Segment Start: The input
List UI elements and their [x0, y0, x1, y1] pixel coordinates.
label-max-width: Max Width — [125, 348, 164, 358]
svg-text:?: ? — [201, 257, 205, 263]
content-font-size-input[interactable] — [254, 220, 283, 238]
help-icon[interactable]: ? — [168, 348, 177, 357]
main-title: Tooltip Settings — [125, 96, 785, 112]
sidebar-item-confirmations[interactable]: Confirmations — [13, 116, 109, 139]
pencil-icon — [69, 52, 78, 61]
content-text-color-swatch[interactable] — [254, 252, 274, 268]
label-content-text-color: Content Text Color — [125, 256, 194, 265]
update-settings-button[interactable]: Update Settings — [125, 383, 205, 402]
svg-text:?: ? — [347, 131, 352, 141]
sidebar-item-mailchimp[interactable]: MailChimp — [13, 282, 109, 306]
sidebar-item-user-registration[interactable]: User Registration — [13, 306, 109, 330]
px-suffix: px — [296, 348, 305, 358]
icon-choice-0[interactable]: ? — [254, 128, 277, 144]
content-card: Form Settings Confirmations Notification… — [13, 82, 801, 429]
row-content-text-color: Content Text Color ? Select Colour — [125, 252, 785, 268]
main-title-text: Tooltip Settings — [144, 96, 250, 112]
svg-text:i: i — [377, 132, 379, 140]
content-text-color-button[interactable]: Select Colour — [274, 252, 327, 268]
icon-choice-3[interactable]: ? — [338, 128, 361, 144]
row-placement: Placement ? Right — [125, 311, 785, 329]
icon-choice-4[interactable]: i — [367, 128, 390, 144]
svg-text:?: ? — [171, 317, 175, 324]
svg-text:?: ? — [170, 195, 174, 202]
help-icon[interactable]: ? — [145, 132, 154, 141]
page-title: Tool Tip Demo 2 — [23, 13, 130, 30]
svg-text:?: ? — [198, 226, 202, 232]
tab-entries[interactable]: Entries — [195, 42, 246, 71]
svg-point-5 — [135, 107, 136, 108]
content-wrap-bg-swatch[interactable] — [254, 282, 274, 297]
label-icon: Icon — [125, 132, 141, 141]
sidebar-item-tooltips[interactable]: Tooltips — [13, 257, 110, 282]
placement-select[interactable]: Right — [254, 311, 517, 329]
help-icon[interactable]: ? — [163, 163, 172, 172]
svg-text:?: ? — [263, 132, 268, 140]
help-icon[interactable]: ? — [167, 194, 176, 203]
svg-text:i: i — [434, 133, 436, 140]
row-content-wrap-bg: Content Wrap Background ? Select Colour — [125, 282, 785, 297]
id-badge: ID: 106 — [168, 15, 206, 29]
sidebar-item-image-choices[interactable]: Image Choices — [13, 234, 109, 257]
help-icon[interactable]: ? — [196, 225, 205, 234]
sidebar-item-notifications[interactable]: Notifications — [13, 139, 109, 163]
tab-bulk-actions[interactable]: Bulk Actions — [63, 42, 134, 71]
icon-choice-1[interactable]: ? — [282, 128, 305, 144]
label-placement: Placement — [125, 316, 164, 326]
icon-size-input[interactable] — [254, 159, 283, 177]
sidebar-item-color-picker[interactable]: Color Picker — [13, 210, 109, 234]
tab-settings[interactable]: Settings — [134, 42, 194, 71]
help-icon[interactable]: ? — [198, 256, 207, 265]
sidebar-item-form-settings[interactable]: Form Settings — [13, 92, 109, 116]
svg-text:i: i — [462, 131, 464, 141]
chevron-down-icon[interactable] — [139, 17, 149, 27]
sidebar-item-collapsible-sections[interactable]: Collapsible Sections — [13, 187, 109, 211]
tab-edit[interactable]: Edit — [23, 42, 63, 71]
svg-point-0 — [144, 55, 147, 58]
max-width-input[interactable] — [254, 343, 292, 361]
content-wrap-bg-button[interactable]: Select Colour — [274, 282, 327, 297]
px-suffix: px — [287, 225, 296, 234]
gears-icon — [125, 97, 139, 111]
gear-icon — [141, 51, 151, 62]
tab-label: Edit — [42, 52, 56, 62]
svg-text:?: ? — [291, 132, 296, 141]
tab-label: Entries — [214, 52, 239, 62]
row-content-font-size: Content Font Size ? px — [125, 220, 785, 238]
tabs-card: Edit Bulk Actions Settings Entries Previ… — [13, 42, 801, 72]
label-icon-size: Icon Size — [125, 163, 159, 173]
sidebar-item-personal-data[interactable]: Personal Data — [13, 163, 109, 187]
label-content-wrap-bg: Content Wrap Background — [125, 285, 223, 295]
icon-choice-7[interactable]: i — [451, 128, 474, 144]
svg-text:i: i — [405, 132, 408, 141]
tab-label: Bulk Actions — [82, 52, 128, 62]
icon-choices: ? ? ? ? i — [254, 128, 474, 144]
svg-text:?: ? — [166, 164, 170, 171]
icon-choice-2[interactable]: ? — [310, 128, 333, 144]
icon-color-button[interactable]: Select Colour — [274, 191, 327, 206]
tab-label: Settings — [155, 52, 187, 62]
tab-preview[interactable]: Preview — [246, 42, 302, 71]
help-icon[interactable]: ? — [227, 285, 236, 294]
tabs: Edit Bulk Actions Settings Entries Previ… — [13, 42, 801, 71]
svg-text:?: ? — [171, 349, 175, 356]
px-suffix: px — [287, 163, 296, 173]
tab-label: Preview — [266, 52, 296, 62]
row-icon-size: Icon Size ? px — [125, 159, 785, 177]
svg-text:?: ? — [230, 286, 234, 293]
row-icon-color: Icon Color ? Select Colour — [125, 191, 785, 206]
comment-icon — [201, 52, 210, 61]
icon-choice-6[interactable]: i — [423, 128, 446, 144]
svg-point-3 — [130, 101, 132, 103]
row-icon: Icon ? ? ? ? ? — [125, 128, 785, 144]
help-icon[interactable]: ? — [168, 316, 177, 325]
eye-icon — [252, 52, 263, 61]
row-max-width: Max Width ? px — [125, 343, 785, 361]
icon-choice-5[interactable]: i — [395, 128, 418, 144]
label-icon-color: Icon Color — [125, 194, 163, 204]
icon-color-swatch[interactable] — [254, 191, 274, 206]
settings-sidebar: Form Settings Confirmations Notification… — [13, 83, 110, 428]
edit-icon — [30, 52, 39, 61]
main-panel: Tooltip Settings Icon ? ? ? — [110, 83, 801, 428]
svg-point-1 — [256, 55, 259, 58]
Segment End: The input
▶ [Work request] Copy out each line of the listing that holds "Bulk".

▶ [Exercise answer]
tab-bulk-actions[interactable]: Bulk Actions — [63, 42, 134, 71]
tabs-card: Edit Bulk Actions Settings Entries Previ… — [13, 42, 801, 72]
tab-label: Bulk Actions — [82, 52, 128, 62]
tabs: Edit Bulk Actions Settings Entries Previ… — [13, 42, 801, 71]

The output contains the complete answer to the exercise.